Ripulito, stirato, il lenzuolo del golfo
freme coi suoi volants; l'aria incolore
si condensa un istante in piccione, in gabbiano,
ma si dissolve subito. Fuori dall'acqua,
barche, barconi, chiatte, gondole somigliano
a scarpe scompagnate, gettate sulla sabbia
che scricchiola sotto la suola. Ricorda:
in sostanza, ogni movimento è
spostamento del peso del corpo in altro luogo.
Ricorda che il passato non può iscriversi
senza residui nel ricordo, e che il futuro
gli è necessario. Ricorda bene:
l'acqua, soltanto l'acqua, sempre e ovunque
resta fedele a se stessa, insensibile
ad ogni metamorfosi, liscia, distesa
là dove non è più terraferma. E tutto il pathos
della vita, all'inizio, il mezzo, il calendario
che si sfoglia, la fine, eccetera, svanisce
in spume lievi, eterne, senza tinte.
Il duro, morto fil di ferro del vigneto
trema per la sua stessa tensione. E gli alberi
nel parco nero in niente si distinguono
dal muro, simile all'uomo che nulla ha più
da confessare, e, soprattutto, nessuno a cui farlo.
Imbrunisce. Silenzio, non c'è vento.
Scricchiolio di conchiglie, fruscio di canne
schiacciate, marce. Un barattolo preso a calci
vola in alto e scompare dalla vista.
Neppure dopo un minuto si distingue il suono
della sua caduta sulla sabbia umida.
Né tanto meno il tuffo.
***
Abbraccia l'aria pulita, come fanno i rami di questi pini:
fra le dita ne resta quanto sul vetro, sul tulle.
Ma dalle nubi non torna più azzurro l'uccellino,
e anche noi non siamo proprio dèi in miniatura.
Perciò siamo felici: siamo un niente. E cime,
ed orizzonti, eccetera, spezzano questa pelle liscia.
Corpo e rovescio dello spazio, comunque la si giri.

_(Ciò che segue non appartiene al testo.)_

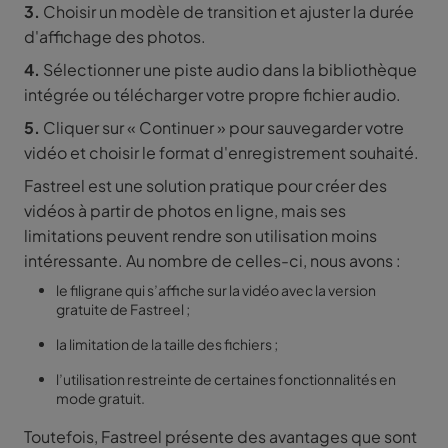
3.
Choisir un modèle de transition et ajuster la durée
d'affichage des photos.
4.
Sélectionner une piste audio dans la bibliothèque
intégrée ou télécharger votre propre fichier audio.
5.
Cliquer sur « Continuer » pour sauvegarder votre
vidéo et choisir le format d'enregistrement souhaité.
Fastreel est une solution pratique pour créer des
vidéos à partir de photos en ligne, mais ses
limitations peuvent rendre son utilisation moins
intéressante. Au nombre de celles-ci, nous avons :
le filigrane qui s’affiche sur la vidéo avec la version
gratuite de Fastreel ;
la limitation de la taille des fichiers ;
l’utilisation restreinte de certaines fonctionnalités en
mode gratuit.
Toutefois, Fastreel présente des avantages que sont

E perciò stesso noi siamo infelici.
Appòggiati piuttosto questo portico, attraverso
la camicia il muro rinfrescherà le spalle;
e guarda come il sole tramonta sopra parchi e ville,
e come l'acqua, maestra d'eloquenza,
scorre da fessure rugginose, e non ripete
nulla salvo la linfa che suona l'ocarina,
e salvo il fatto che cruda, fredda,
trasforma il viso in liquida rovina.
***
Scrivo questi versi, seduto all'aperto su una sedia bianca,
d'inverno, con la sola giacca addosso,
dopo molti bicchieri, allargando gli zigomi
con frasi in madrelingua.
Nella tazza si raffredda il caffè.
Sciaborda la laguna, punendo con cento minimi sprazzi
la torbida pupilla per l'ansia di fissare nel ricordo
questo paesaggio, capace di fare a meno di me.